USDA Secretary Perdue has been making the rounds of Twitter this week, not explaining the logic of using soybeans, pork, and beef as cannon fodder for the brewing trade war with China, but rather glibly saluting the unwittingly brave soldiers of agriculture as great "patriots."
If you thought the new army was a volunteer force, think again. Apparently, the Trump administration has reinstituted the draft in order to wage a dubious economic battle with China, and large segments of farm country have been quickly classified as "1A."

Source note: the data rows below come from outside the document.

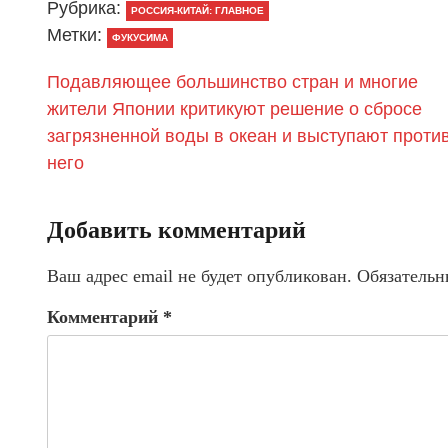
Рубрика:
РОССИЯ-КИТАЙ: ГЛАВНОЕ
Метки:
ФУКУСИМА
Подавляющее большинство стран и многие
жители Японии критикуют решение о сбросе
загрязненной воды в океан и выступают проти
него
Добавить комментарий
Ваш адрес email не будет опубликован.
Обязательн
Комментарий
*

To be sure, the direct blame for ag's pending induction goes to the Chinese government which has strategically targeted specific U.S. commodities in terms of retaliatory tariffs. If somebody first throws a punch, it makes sense that counterpunches will soon follow -- unless you're trying to pick a fight with Jesus or Buddha.
Yet certainly it would be disingenuous for the White House to say something like, "We didn't see these bean and meat tariffs coming." You didn't need a Noble Prize in Economics to anticipate retaliatory tariffs precisely designed to sting the political heart of Trump country.
In the old days of the Cold War the headline would have read "Red China Attacks Red States."
Please don't misunderstand. In another context, I would enthusiastically shout "AMEN" to Secretary Perdue's characterization of U.S. food producers as "patriots." Farmers and ranchers have always been among the most loyal, dedicated, and self-sacrificing Americans when called upon to serve the good of the country.
But, while they proudly don the robe of patriotism, many understandably bristle when they are singled out to be unthinking nationalists rather than true patriots, individuals who are expected to blindly accept unfair burdens in service of a dubious cause.
So is the current staging of a trade war a dubious cause? While I'm certainly not the smartest man in a very small closet, I think I know enough to at least question the president's two main justifications for having at it with China: 1) The huge trade deficit the U.S. currently has with China is simply unacceptable; and 2) China must be called on the international carpet for it flagrant abuse of intellectual property rights.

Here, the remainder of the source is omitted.